Goal of the exercise: Print all the data below exactly, without images.
__________
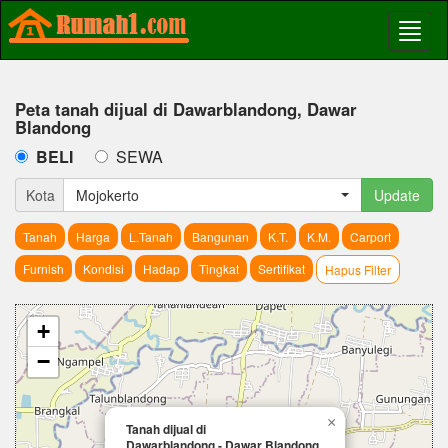
Peta tanah dijual di Dawarblandong, Dawar
Blandong
BELI
SEWA
Kota
Mojokerto
Update
Tanah
Harga
L.Tanah
Bangunan
K.T.
K.M.
Carport
Furnish
Kondisi
Hadap
Tingkat
Sertifikat
Hapus Filter
+
−
×
Tanah dijual di
Dawarblandong - Dawar Blandong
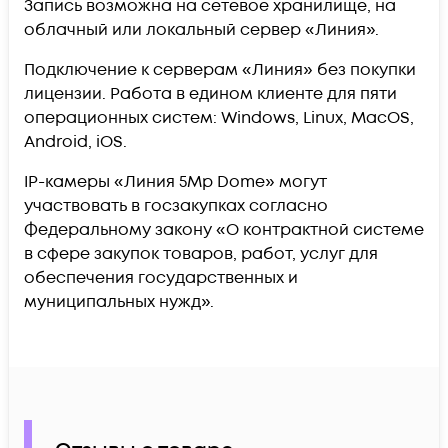
Запись возможна на сетевое хранилище, на
облачный или локальный сервер «Линия».
Подключение к серверам «Линия» без покупки
лицензии. Работа в едином клиенте для пяти
операционных систем: Windows, Linux, MacOS,
Android, iOS.
IP-камеры «Линия 5Mp Dome» могут
участвовать в госзакупках согласно
Федеральному закону «О контрактной системе
в сфере закупок товаров, работ, услуг для
обеспечения государственных и
муниципальных нужд».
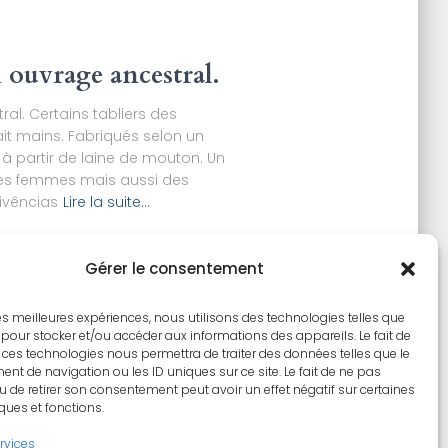
n ouvrage ancestral.
ral. Certains tabliers des
ait mains. Fabriqués selon un
 à partir de laine de mouton. Un
 des femmes mais aussi des
ivências
Lire la suite…
Gérer le consentement
 les meilleures expériences, nous utilisons des technologies telles que
 pour stocker et/ou accéder aux informations des appareils. Le fait de
 ces technologies nous permettra de traiter des données telles que le
t de navigation ou les ID uniques sur ce site. Le fait de ne pas
u de retirer son consentement peut avoir un effet négatif sur certaines
iques et fonctions.
ervices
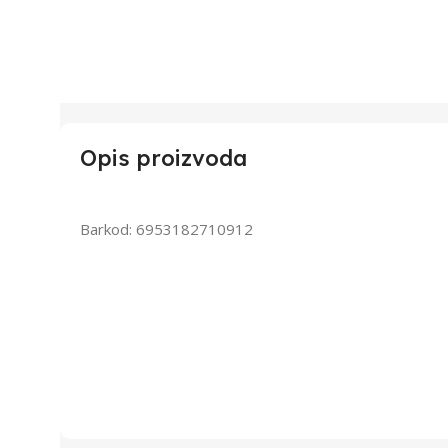
Opis proizvoda
Barkod: 6953182710912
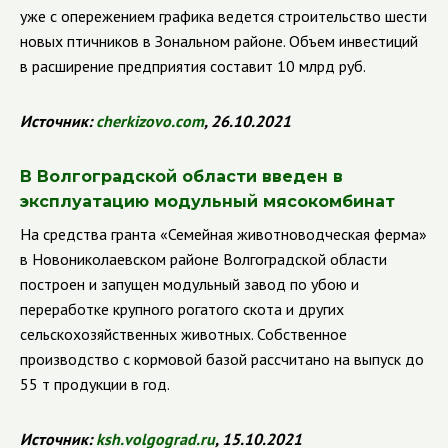
уже с опережением графика ведется строительство шести
новых птичников в Зональном районе. Объем инвестиций
в расширение предприятия составит 10 млрд руб.
Источник:
cherkizovo.com
, 26.10.2021
В Волгоградской области введен в
эксплуатацию модульный мясокомбинат
На средства гранта
«Семейная животноводческая ферма»
в Новониколаевском районе Волгоградской области
построен и запущен модульный завод по убою и
переработке крупного рогатого скота и других
сельскохозяйственных животных. Собственное
производство с кормовой базой рассчитано на выпуск до
55 т продукции в год.
Источник:
ksh.volgograd.ru
, 15.10.2021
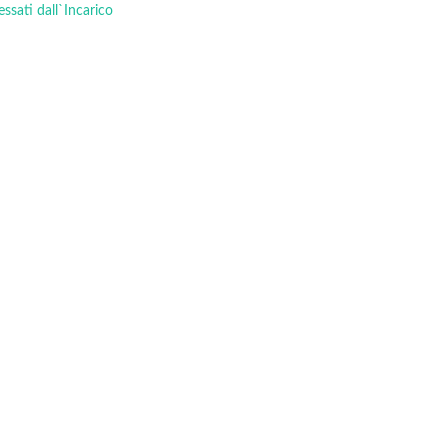
essati dall`Incarico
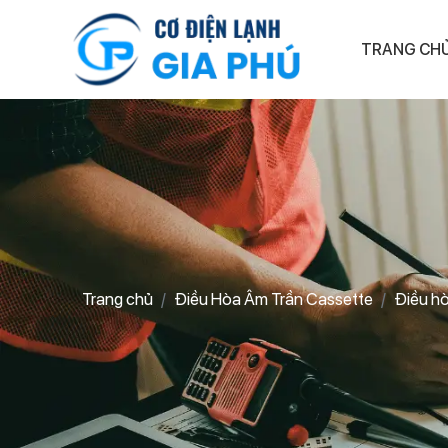
TRANG CH
Trang chủ
Điều Hòa Âm Trần Cassette
Điều h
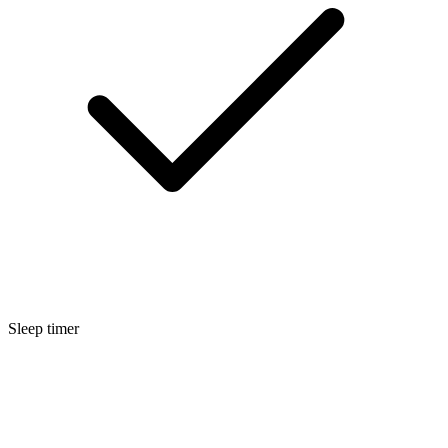
Sleep timer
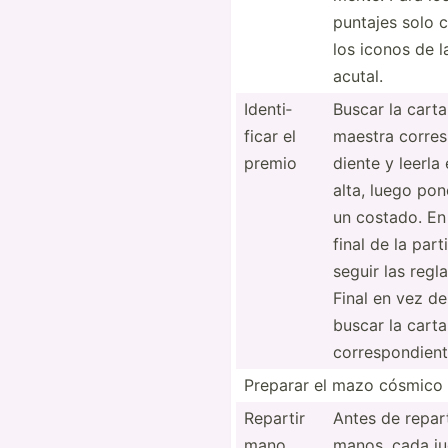
puntajes solo 
los iconos de l
acutal.
Identi­
Buscar la carta
ficar el
maestra corres
premio
diente y leerla
alta, luego pon
un costado. En
final de la part
seguir las regl
Final en vez de
buscar la carta
corres­pon­dient
Preparar el mazo cósmico
Repartir
Antes de repart
mano
manos, cada j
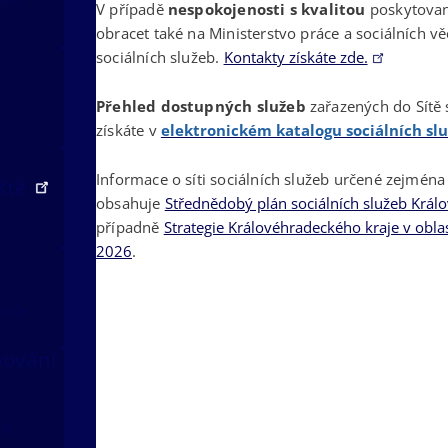
V případě
nespokojenosti s kvalitou
poskytovan
obracet také na Ministerstvo práce a sociálních věc
sociálních služeb.
Kontakty získáte zde.
Přehled dostupných služeb
zařazených do Sítě 
v
získáte v
elektronickém katalogu sociálních sl
Informace o síti sociálních služeb určené zejmén
iště
obsahuje
Střednědobý plán sociálních služeb Krá
případně
Strategie Královéhradeckého kraje v obla
2026
.
kraje
nování
ál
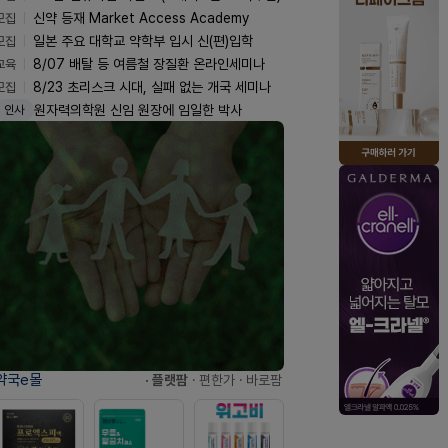
모집
신약 등재 Market Access Academy
모집
일본 주요 대학교 약학부 입시 신(편)입학
교육
8/07 배탈 등 여름철 장질환 온라인세미나
모집
8/23 초리스크 시대, 실패 없는 개국 세미나
원자력의학원 신임 원장에 임일한 박사
인사
약국e몰
· 플랫팜
· 편한가
· 바로팜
__________
Task result:
Peta tanah dijual di Dawarblandong, Dawar
Blandong
BELI
SEWA
Kota
Mojokerto
Update
Tanah
Harga
L.Tanah
Bangunan
K.T.
K.M.
Carport
Furnish
Kondisi
Hadap
Tingkat
Sertifikat
Hapus Filter
+
−
×
Tanah dijual di
Dawarblandong - Dawar Blandong
Запись возможна на сетевое хранилище, на
облачный или локальный сервер «Линия».
Подключение к серверам «Линия» без покупки
лицензии. Работа в едином клиенте для пяти
операционных систем: Windows, Linux, MacOS,
Android, iOS.
IP-камеры «Линия 5Mp Dome» могут
участвовать в госзакупках согласно
Федеральному закону «О контрактной системе
в сфере закупок товаров, работ, услуг для
обеспечения государственных и
муниципальных нужд».
n ouvrage ancestral.
ral. Certains tabliers des
ait mains. Fabriqués selon un
 à partir de laine de mouton. Un
 des femmes mais aussi des
ivências
Lire la suite…
Gérer le consentement
 les meilleures expériences, nous utilisons des technologies telles que
 pour stocker et/ou accéder aux informations des appareils. Le fait de
 ces technologies nous permettra de traiter des données telles que le
t de navigation ou les ID uniques sur ce site. Le fait de ne pas
u de retirer son consentement peut avoir un effet négatif sur certaines
iques et fonctions.
ervices
Opis proizvoda
Barkod: 6953182710912
уже с опережением графика ведется строительство шести
новых птичников в Зональном районе. Объем инвестиций
в расширение предприятия составит 10 млрд руб.
Источник:
cherkizovo.com
, 26.10.2021
В Волгоградской области введен в
эксплуатацию модульный мясокомбинат
На средства гранта
«Семейная животноводческая ферма»
в Новониколаевском районе Волгоградской области
построен и запущен модульный завод по убою и
переработке крупного рогатого скота и других
сельскохозяйственных животных. Собственное
производство с кормовой базой рассчитано на выпуск до
55 т продукции в год.
Источник:
ksh.volgograd.ru
, 15.10.2021
essati dall`Incarico
TRANG CH
Trang chủ
Điều Hòa Âm Trần Cassette
Điều h
Sleep timer
puntajes solo 
los iconos de l
acutal.
Identi­
Buscar la carta
ficar el
maestra corres
premio
diente y leerla
alta, luego pon
un costado. En
final de la part
seguir las regl
Final en vez de
buscar la carta
corres­pon­dient
Preparar el mazo cósmico
Repartir
Antes de repart
mano
manos, cada j
V případě
nespokojenosti s kvalitou
poskytovan
obracet také na Ministerstvo práce a sociálních věc
sociálních služeb.
Kontakty získáte zde.
Přehled dostupných služeb
zařazených do Sítě 
v
získáte v
elektronickém katalogu sociálních sl
Informace o síti sociálních služeb určené zejmén
iště
obsahuje
Střednědobý plán sociálních služeb Krá
případně
Strategie Královéhradeckého kraje v obla
2026
.
kraje
nování
ál
모집
신약 등재 Market Access Academy
모집
일본 주요 대학교 약학부 입시 신(편)입학
교육
8/07 배탈 등 여름철 장질환 온라인세미나
모집
8/23 초리스크 시대, 실패 없는 개국 세미나
원자력의학원 신임 원장에 임일한 박사
인사
약국e몰
· 플랫팜
· 편한가
· 바로팜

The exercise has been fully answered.